By Paul Nadeau, Visiting Research
Fellow, Institute of Geoeconomics (IOG)

Trump Returns to White House: Donald Trump won the U.S. presidency after defeating Vice President and Democratic candidate Kamala Harris. His election is notable given his campaign’s emphasis on trade issues and tariffs – Trump has promised 60 percent tariffs on all goods on China, and 10 to 20 percent tariffs on all goods entering the United States, with tariffs as high as 100 percent on products like autos. His international economic team has not yet been confirmed, but reports have cited the possibility that Robert Lighthizer, U.S. Trade Representative in the first Trump administration, will be considered for a post. Former Trump speechwriter Vince Haley, Kevin Warsh, a former member of the Federal Reserve Board of Governors, and Lighthizer’s former chief of staff Jamieson Greer are also expected to be involved in developing the Trump administration’s international economic policy.

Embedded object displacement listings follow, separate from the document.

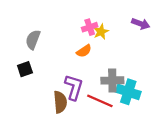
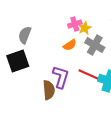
black square: (25, 69) -> (18, 61), size x1.6
gray cross: (112, 80) -> (95, 45), moved, turned 30
red line: (100, 101) -> (90, 75), moved

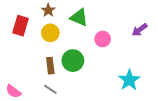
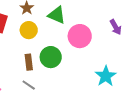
purple arrow: (140, 30) -> (116, 27), turned -84
pink circle: (103, 39) -> (80, 36), size x1.5

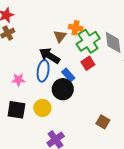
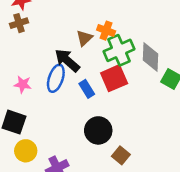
red square: (88, 63) -> (114, 78), size x1.5
black circle: (63, 89) -> (98, 130), moved
yellow circle: (42, 108) -> (26, 151), moved

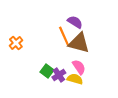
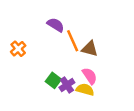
purple semicircle: (75, 22) -> (56, 25), moved
brown triangle: (79, 43) -> (90, 49), size x0.7

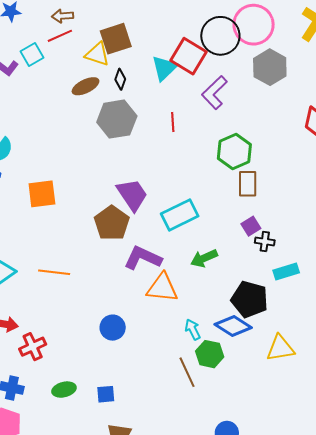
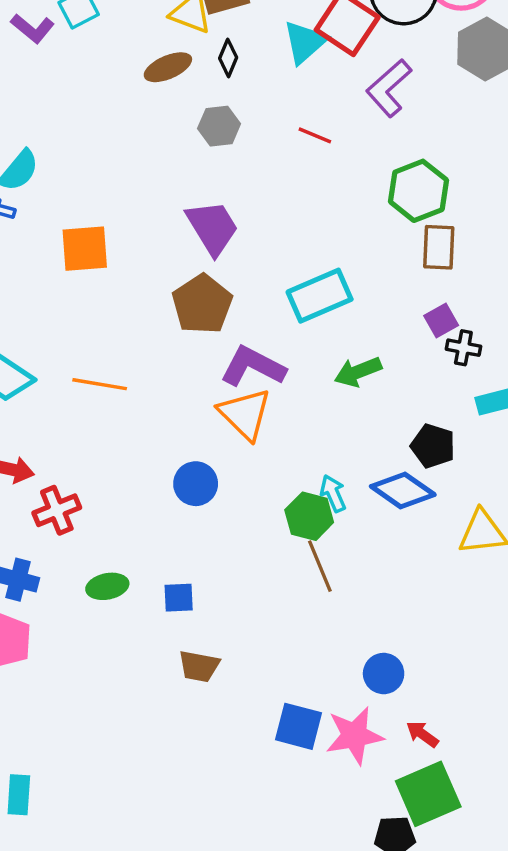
gray hexagon: (117, 119) -> (219, 126), size x0.6
red line: (173, 122) -> (315, 135), turned -66
purple trapezoid: (132, 195) -> (212, 228), moved
orange triangle: (162, 288) -> (245, 414), moved, turned 36
black pentagon: (250, 299) -> (433, 446), size x0.7
green hexagon: (210, 354) -> (309, 516), moved

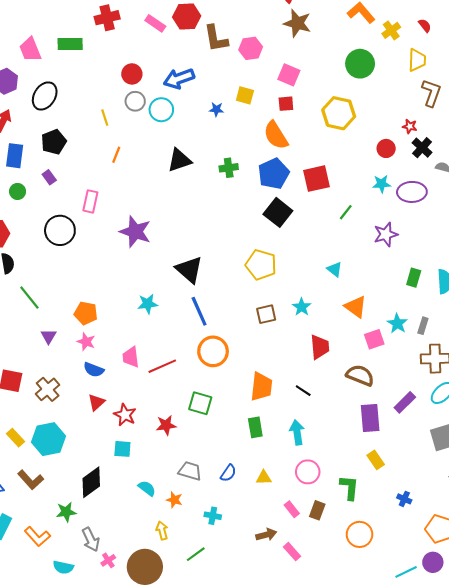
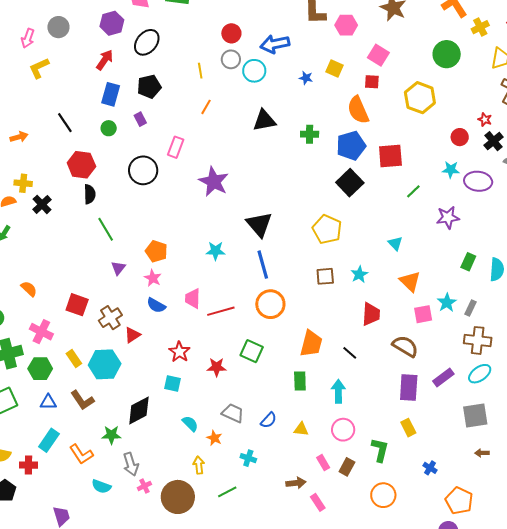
red triangle: (96, 402) -> (132, 335), moved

South Korea Proposes Bill to Support Chip Producers: South Korea’s ruling party has proposed a bill to provide chipmakers with subsidies and an exemption from working hour caps. The special chips act, which needs approval of the opposition to pass, is believed to come in anticipation of Donald Trump’s tariffs on imports from China which would in turn lead China to export cut-rate products on other markets and potentially undercut Korea’s chip manufacturers in overseas markets.

United States Asks TSMC to Cooperate on Advanced Chip Exports to China: The U.S Department of Commerce reportedly ordered Taiwan’s TSMC to halt shipments of advanced chips of 7 nanometers or less with possible artificial intelligence (AI) applications to customers in China. The order was issued as an “informed letter” which allows the U.S. government to bypass rule-making processes to impose licensing requirements on specific companies.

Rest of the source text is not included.